Abstract

The Weiyuan Structure is the largest surface structure in the Sichuan Basin. However, the abundance of the Dengying Formation gas reservoir in the Weiyuan Structure is low. The height of the gas column is 244 m, but the integrated abundance is only 26.4%. After nearly 40 years of exploration, the Gaoshi1 Well and Moxi8 Well yielded gas flows that marked an important exploration success after the discovery of the Sinian Dengying Formation gas reservoir in the Weiyuan Structure, Sichuan Basin, Lower-Paleozoic in 1964. Combined with research examples of oil and gas migration and gas chimneys around the world, the authors used comprehensive geological-geophysical-geochemical research methods to provide a reasonable explanation of the low abundance of the gas reservoir in the Weiyuan Structure based on the surface and subsurface data.

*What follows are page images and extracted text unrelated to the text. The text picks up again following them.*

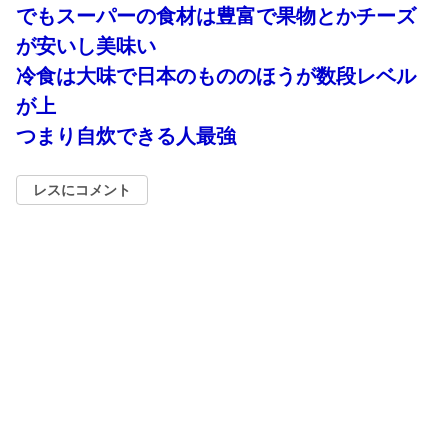
でもスーパーの食材は豊富で果物とかチーズ
が安いし美味い
冷食は大味で日本のもののほうが数段レベル
が上
つまり自炊できる人最強
レスにコメント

The latest research results show that (1) currently, the Weiyuan Structure is the apex of the Dengying Formation in the Mid-Sichuan Basin. The Guang’an, Longnusi, Gaoshiti-Moxi, and Weiyuan structures are a series of traps in the Dengying Formation with gradual uplifting spill and closure points during the regional uplift of the Himalayan period. The natural gas of the Dengying Formation accumulated in different ways over a wide range and long distance in the Sichuan Basin. (2) At approximately 40 Ma, the Weiyuan area started to uplift and form the present structure, and it is the only outcropped area with the Triassic Jialingjiang Formation and Leikoupo Formation in the surface of the Sichuan Basin (except the steep structural belt in East Sichuan). Caused by the uplift and denudation, the core of the Weiyuan Structure has formed an escaping “skylight” for natural gas. The evidence of a gas chimney includes (1) the component percentage of non-hydrocarbon gas, which decreased from the bottom to the top, (2) the pressure coefficient is normal because the gas reservoir from the Upper Sinian to the Lower Permian commonly have a normal pressure coefficient (an average of 1.0), and (3) the isotope geochemistry of the argon mostly represents abiogenic characteristics of a deep source, and the 40Ar/36Ar ratio is as high as 2 855–5 222 in the Upper Permian. All of these characteristics provide sufficient evidence for a gas chimney effect. The characteristics of low abundance in the Weiyuan Structure can be a reference example for studying the late reconstruction of deep oil and gas reservoirs in the superimposed basins of western China.